Anne Rice a écrit en effet une grande partie de ces œuvres en utilisant un vocabulaire riche et savoureux. Elle utilise les palettes de couleurs, de saveurs, pour décrire les lieux comme l’Italie romaine, la flamboyante Venise, Paris à l’époque Victorienne, la Nouvelle Orléans de 1600 à nos jours. L’auteur se sert des descriptions pour montrer le détachement des vampires au monde et ainsi la lenteur du temps qui passe, comme une vie incroyablement longue. Pour l’auteur, les vampires sont beaucoup plus ouverts à leur environnement que les êtres humains, plus sensibles à la beauté de toutes choses. Les sentiments des personnages doivent donc paraître exacerbés par leur nature.
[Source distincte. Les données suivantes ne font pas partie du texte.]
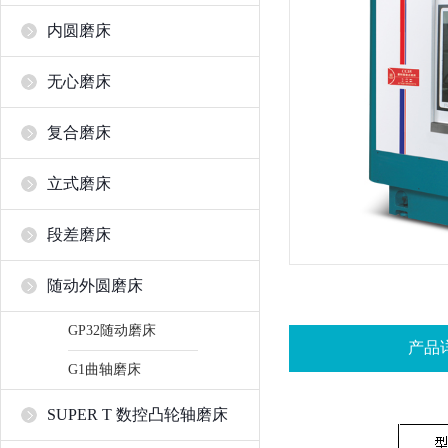
内圆磨床
无心磨床
复合磨床
立式磨床
段差磨床
随动外圆磨床
GP32随动磨床
产品
G1曲轴磨床
SUPER T 数控凸轮轴磨床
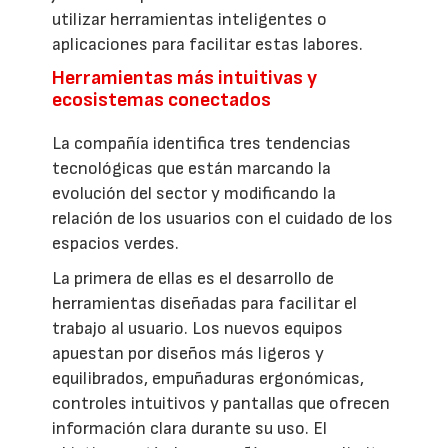
utilizar herramientas inteligentes o
aplicaciones para facilitar estas labores.
Herramientas más intuitivas y
ecosistemas conectados
La compañía identifica tres tendencias
tecnológicas que están marcando la
evolución del sector y modificando la
relación de los usuarios con el cuidado de los
espacios verdes.
La primera de ellas es el desarrollo de
herramientas diseñadas para facilitar el
trabajo al usuario. Los nuevos equipos
apuestan por diseños más ligeros y
equilibrados, empuñaduras ergonómicas,
controles intuitivos y pantallas que ofrecen
información clara durante su uso. El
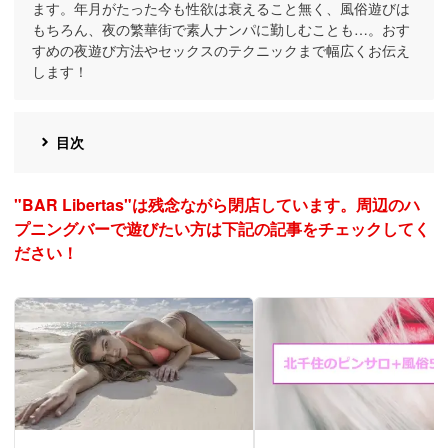
ます。年月がたった今も性欲は衰えること無く、風俗遊びは
もちろん、夜の繁華街で素人ナンパに勤しむことも…。おす
すめの夜遊び方法やセックスのテクニックまで幅広くお伝え
します！
目次
"BAR Libertas"は残念ながら閉店しています。周辺のハ
プニングバーで遊びたい方は下記の記事をチェックしてく
ださい！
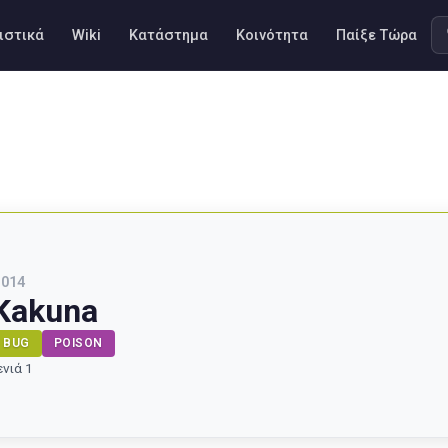
ιστικά
Wiki
Κατάστημα
Κοινότητα
Παίξε Τώρα
#
014
Kakuna
BUG
POISON
ενιά 1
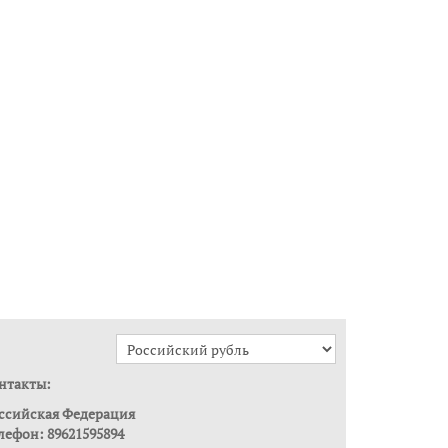
нтакты:
ссийская Федерация
лефон: 89621595894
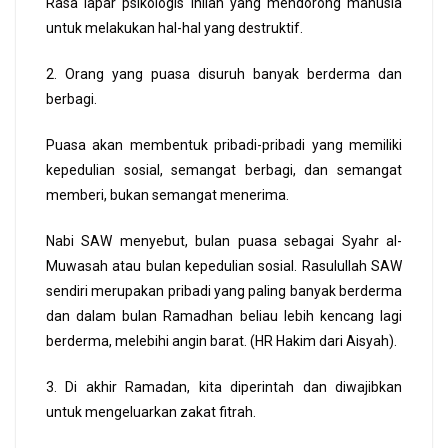
Rasa lapar psikologis inilah yang mendorong manusia
untuk melakukan hal-hal yang destruktif.
2. Orang yang puasa disuruh banyak berderma dan
berbagi.
Puasa akan membentuk pribadi-pribadi yang memiliki
kepedulian sosial, semangat berbagi, dan semangat
memberi, bukan semangat menerima.
Nabi SAW menyebut, bulan puasa sebagai Syahr al-
Muwasah atau bulan kepedulian sosial. Rasulullah SAW
sendiri merupakan pribadi yang paling banyak berderma
dan dalam bulan Ramadhan beliau lebih kencang lagi
berderma, melebihi angin barat. (HR Hakim dari Aisyah).
3. Di akhir Ramadan, kita diperintah dan diwajibkan
untuk mengeluarkan zakat fitrah.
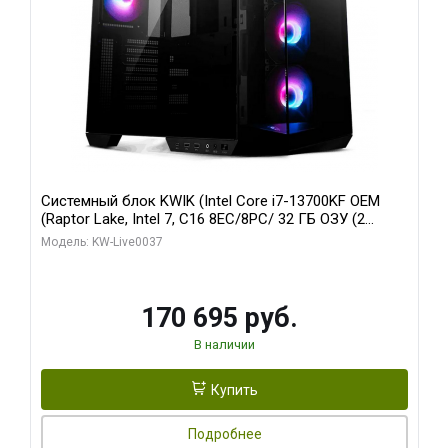
Системный блок KWIK (Intel Core i7-13700KF OEM
(Raptor Lake, Intel 7, C16 8EC/8PC/ 32 ГБ ОЗУ (2
модуля)/ Gigabyte RTX5070 AERO OC 12GB GDDR7
Модель: KW-Live0037
192bit 3xDP HDMI/ 1 ТБ SSD)
170 695 руб.
В наличии
Купить
Подробнее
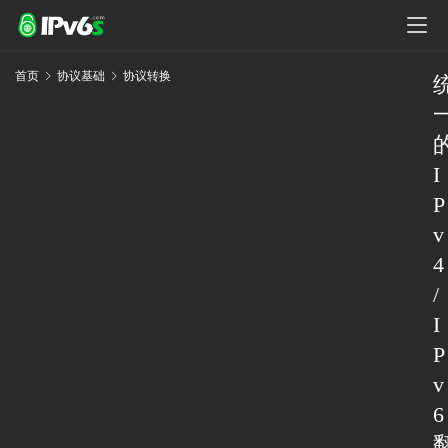
首页
协议基础
协议转换
I
P
v
4
/
I
P
v
6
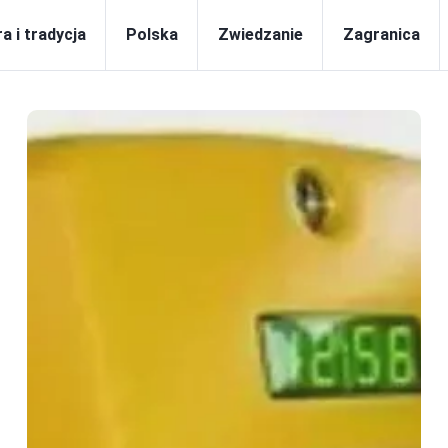
a i tradycja
Polska
Zwiedzanie
Zagranica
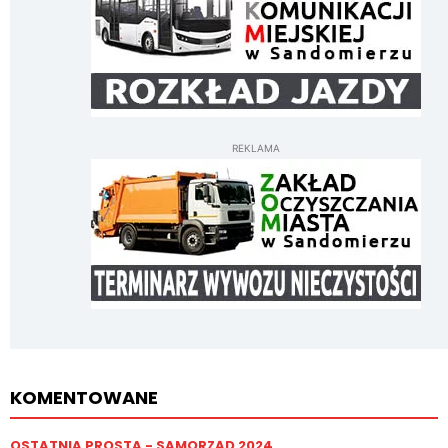
REKLAMA
KOMENTOWANE
OSTATNIA PROSTA - SAMORZĄD 2024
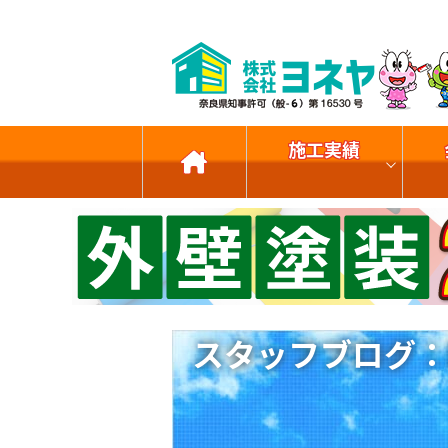
施工実績
スタッフブログ：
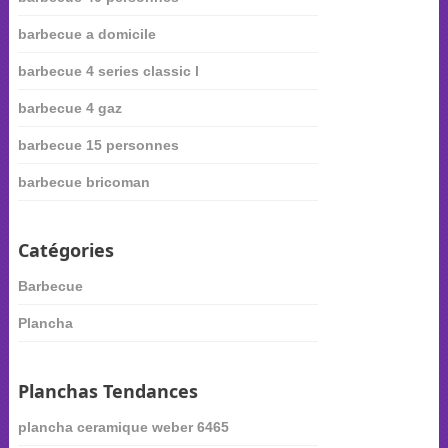
barbecue a domicile
barbecue 4 series classic l
barbecue 4 gaz
barbecue 15 personnes
barbecue bricoman
Catégories
Barbecue
Plancha
Planchas Tendances
plancha ceramique weber 6465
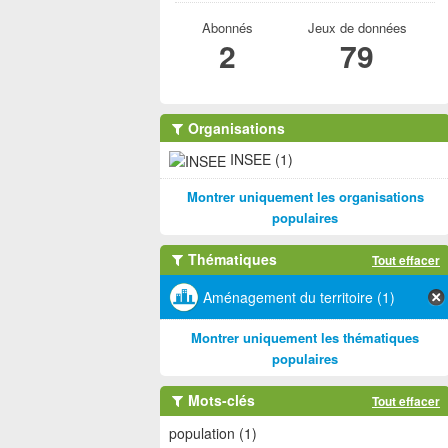
Abonnés
Jeux de données
2
79
Organisations
INSEE (1)
Montrer uniquement les organisations
populaires
Thématiques
Tout effacer
Aménagement du territoire (1)
Montrer uniquement les thématiques
populaires
Mots-clés
Tout effacer
population (1)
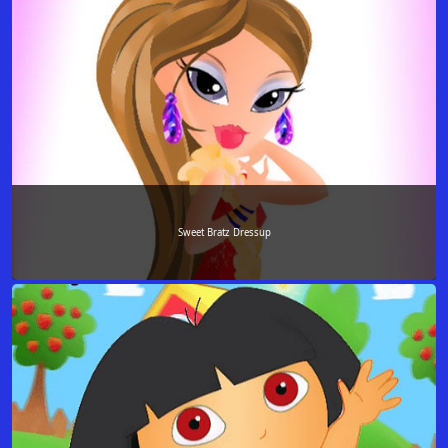
Sweet Bratz Dressup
Son souci du détail permet au lecteur de toucher les vêtements des personnages et d’en sentir le grain. La richesse de son vocabulaire permet de refléter l’évolution lente et difficilement perceptible des sentiments, si bien que le lecteur peut sentir « la violence » d’une émotion calme. Anne Rice développe, comme Hemingway, un souci du détail presque charnel. Cette connaissance du vocabulaire est la première pièce qui transforme son texte en prose.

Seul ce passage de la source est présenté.